Было десять утра, и мы потихоньку просыпались. Мамочка еще не вставала. Она спит подолгу. Иногда вообще не встает. Тогда мы приносим ей в спальню солодовое молоко, леденцы и засахаренный миндаль «Джордан». Она обсасывает сахарную корочку, а сами орехи не ест, чтобы было не так калорийно.
– Может, это потому, что мы получили в подарок набор столовых ножей? – предположил Леопольд. – Это же хороший знак. – Пирс закурил. – До чего вонючие у тебя сигареты, Пирс, – сказал Леопольд. – И как ты можешь курить в такую рань?
– Извини, – отозвался Пирс, но сигарету не потушил.
Леопольд открыл дверь. Вошли Лулу с Трейфом и принялись обнюхивать пол в надежде найти что-нибудь съестное. День для этого времени года выдался на редкость теплый. Пепельница, которую никто не удосужился опорожнить, была забита окурками.
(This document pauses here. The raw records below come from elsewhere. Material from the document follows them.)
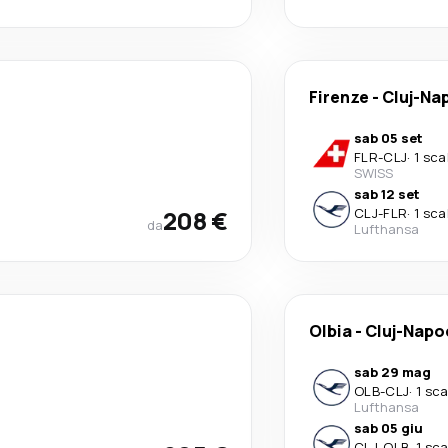
Firenze
-
Cluj-Na
sab 05 set
FLR
-
CLJ
·
1 sca
SWISS
sab 12 set
208 €
CLJ
-
FLR
·
1 sca
da
Lufthansa
Olbia
-
Cluj-Napo
sab 29 mag
OLB
-
CLJ
·
1 sca
Lufthansa
sab 05 giu
CLJ
-
OLB
·
1 sca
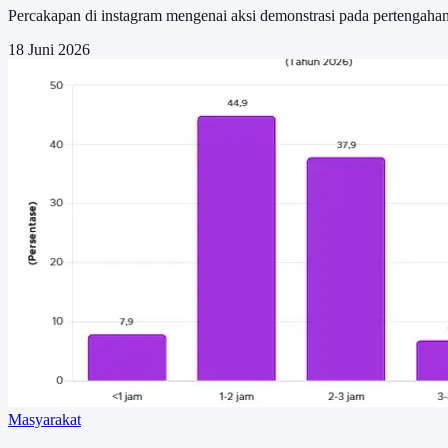
Percakapan di instagram mengenai aksi demonstrasi pada pertengahan 
18 Juni 2026
Masyarakat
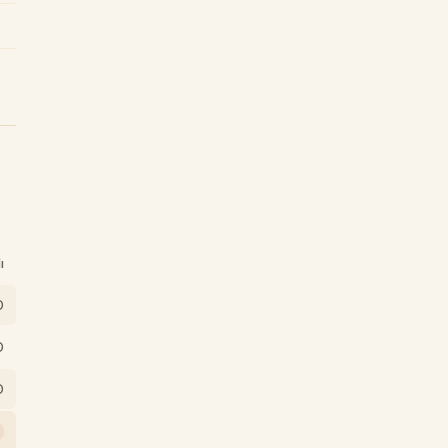
ı
0
0
0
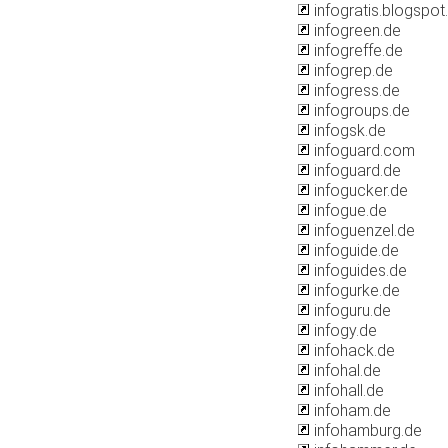
infogratis.blogspo
infogreen.de
infogreffe.de
infogrep.de
infogress.de
infogroups.de
infogsk.de
infoguard.com
infoguard.de
infogucker.de
infogue.de
infoguenzel.de
infoguide.de
infoguides.de
infogurke.de
infoguru.de
infogy.de
infohack.de
infohal.de
infohall.de
infoham.de
infohamburg.de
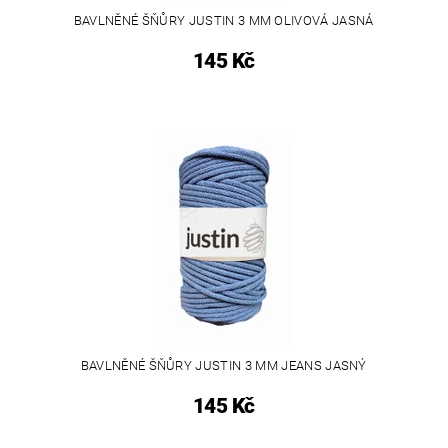
BAVLNĚNÉ ŠŇŮRY JUSTIN 3 MM OLIVOVÁ JASNÁ
145 Kč
BAVLNĚNÉ ŠŇŮRY JUSTIN 3 MM JEANS JASNÝ
145 Kč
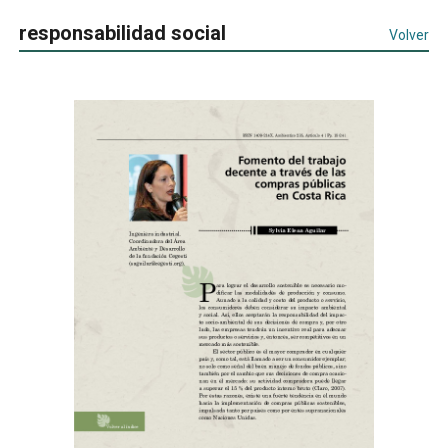
responsabilidad social
Volver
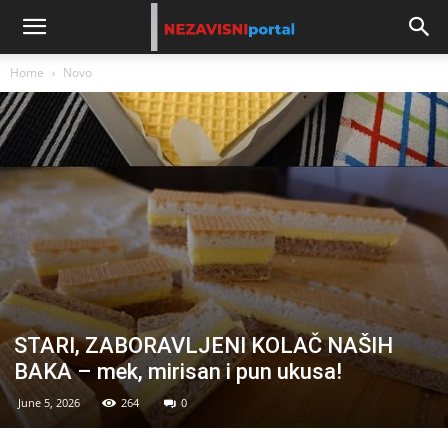
Home
Novo
STARI, ZABORAVLJENI KOLAČ NAŠIH
BAKA – mek, mirisan i pun ukusa!
June 5, 2026
264
0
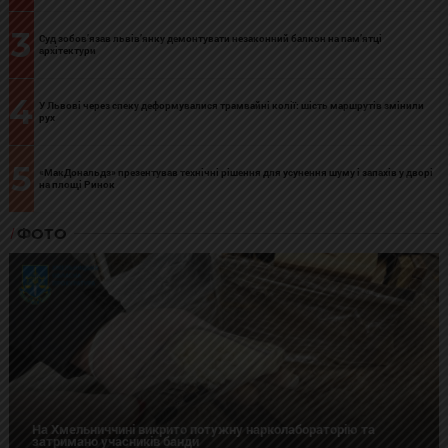
3
Суд зобов’язав львів’янку демонтувати незаконний балкон на пам’ятці
архітектури
4
У Львові через спеку деформувалися трамвайні колії: шість маршрутів змінили
рух
5
«МакДональдз» презентував технічні рішення для усунення шуму і запахів у дворі
на площі Ринок
ФОТО
На Хмельниччині викрито потужну нарколабораторію та
затримано учасників банди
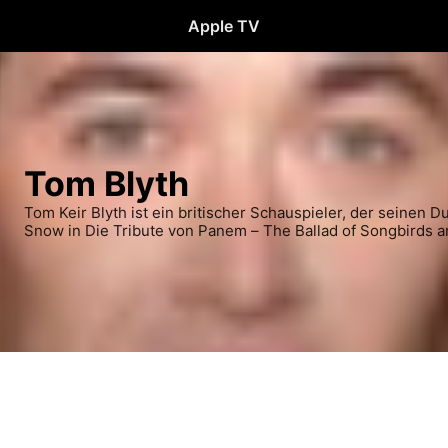
Apple TV
Tom Blyth
Tom Keir Blyth ist ein britischer Schauspieler, der seinen D
Snow in Die Tribute von Panem – The Ballad of Songbirds a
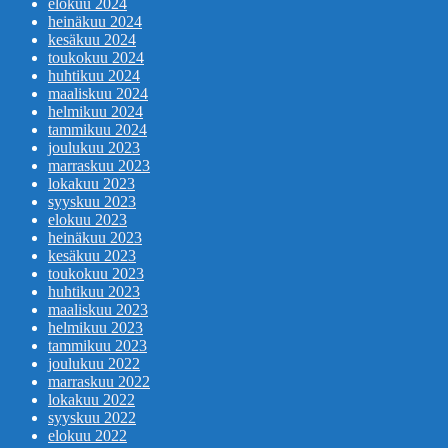
elokuu 2024
heinäkuu 2024
kesäkuu 2024
toukokuu 2024
huhtikuu 2024
maaliskuu 2024
helmikuu 2024
tammikuu 2024
joulukuu 2023
marraskuu 2023
lokakuu 2023
syyskuu 2023
elokuu 2023
heinäkuu 2023
kesäkuu 2023
toukokuu 2023
huhtikuu 2023
maaliskuu 2023
helmikuu 2023
tammikuu 2023
joulukuu 2022
marraskuu 2022
lokakuu 2022
syyskuu 2022
elokuu 2022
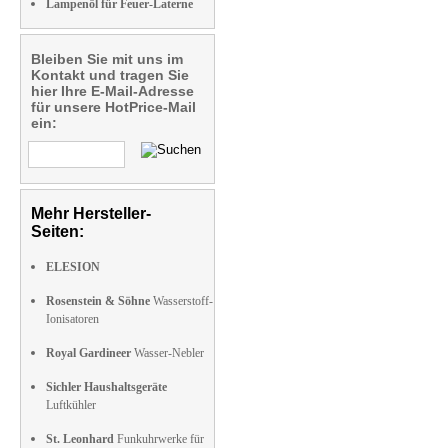
Lampenöl für Feuer-Laterne
Bleiben Sie mit uns im
Kontakt und tragen Sie
hier Ihre E-Mail-Adresse
für unsere HotPrice-Mail
ein:
Mehr Hersteller-
Seiten:
ELESION
Rosenstein & Söhne
Wasserstoff-
Ionisatoren
Royal Gardineer
Wasser-Nebler
Sichler Haushaltsgeräte
Luftkühler
St. Leonhard
Funkuhrwerke für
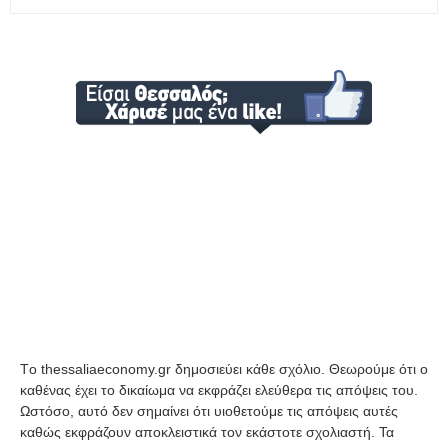
Tο thessaliaeconomy.gr δημοσιεύει κάθε σχόλιο. Θεωρούμε ότι ο
καθένας έχει το δικαίωμα να εκφράζει ελεύθερα τις απόψεις του.
Ωστόσο, αυτό δεν σημαίνει ότι υιοθετούμε τις απόψεις αυτές
καθώς εκφράζουν αποκλειστικά τον εκάστοτε σχολιαστή. Τα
– Ты когда лег, Пирс? – спросила я.
– Я кино смотрел, – ответил Пирс.
В столовую, протирая глаза, вошла Мариэтта. Видно, она перед сном не смыла тушь – вокруг глаз у нее были черные разводы. Грудь ее просвечивала сквозь розовую нейлоновую ночнушку, застиранную до того, что местами ткань походила на рыболовную сеть.
– Доброе утро, – сказала я. – Кофе будешь?
– Оставь, пожалуйста, этот светский тон, – ответила Мариэтта.
– Прошу прощения, – фыркнула я.
– Кино было странное, – сообщила она.
– Ты тоже его смотрела? – поинтересовалась я.
Она не ответила, но волна презрения, вызванного моим идиотским вопросом, разлилась по всей комнате. Кофейник стоял на столе. Она взяла мою любимую кружку – белую керамическую, с немецким пастухом с одной стороны и сведениями о разных породах коров с другой.
– А свежего молока не осталось? – спросила она, беря со стола банку сгущенки с двумя дырочками в крышке.
Никто не ответил. Я попыталась послать в ее сторону ответную волну презрения. Она добавила молока в кружку с кофе.
– Что был за фильм. Пирс? – спросила я.
– Ну, типа крутой, – ответил Пирс, почесав шею. – Там был один парень, слуга. Или вроде того.
– И что?
– Он жил в большом таком доме, а хозяева уехали. Ну, и там случилось убийство. Короче, он нашел труп. Кто убил, я не понял. Типа того, страшно.
– Пирс, это же была комедия, – сказала Мариэтта. – Романтическая комедия.
– Да ну? – удивился Пирс. – Круто.
– Пирс, ты прелесть! – сказала я.
– Отвяжись, Мод. – Пирс потушил сигарету.
В комнату вошла мамочка в ярко-синем шелковом платье с перьевой отделкой, кое-где полысевшей. Она нацепила на нос резиновый поросячий пятачок и солнечные очки вверх тормашками.
– Очень смешно, – сказал Теодор с тоской и отодвинул от себя тарелку с хлопьями. – Когда-нибудь ели «Райс криспиз» с концентрированным молоком? Бр-рр…
Мариэтта взяла со стола банку и прочитала этикетку.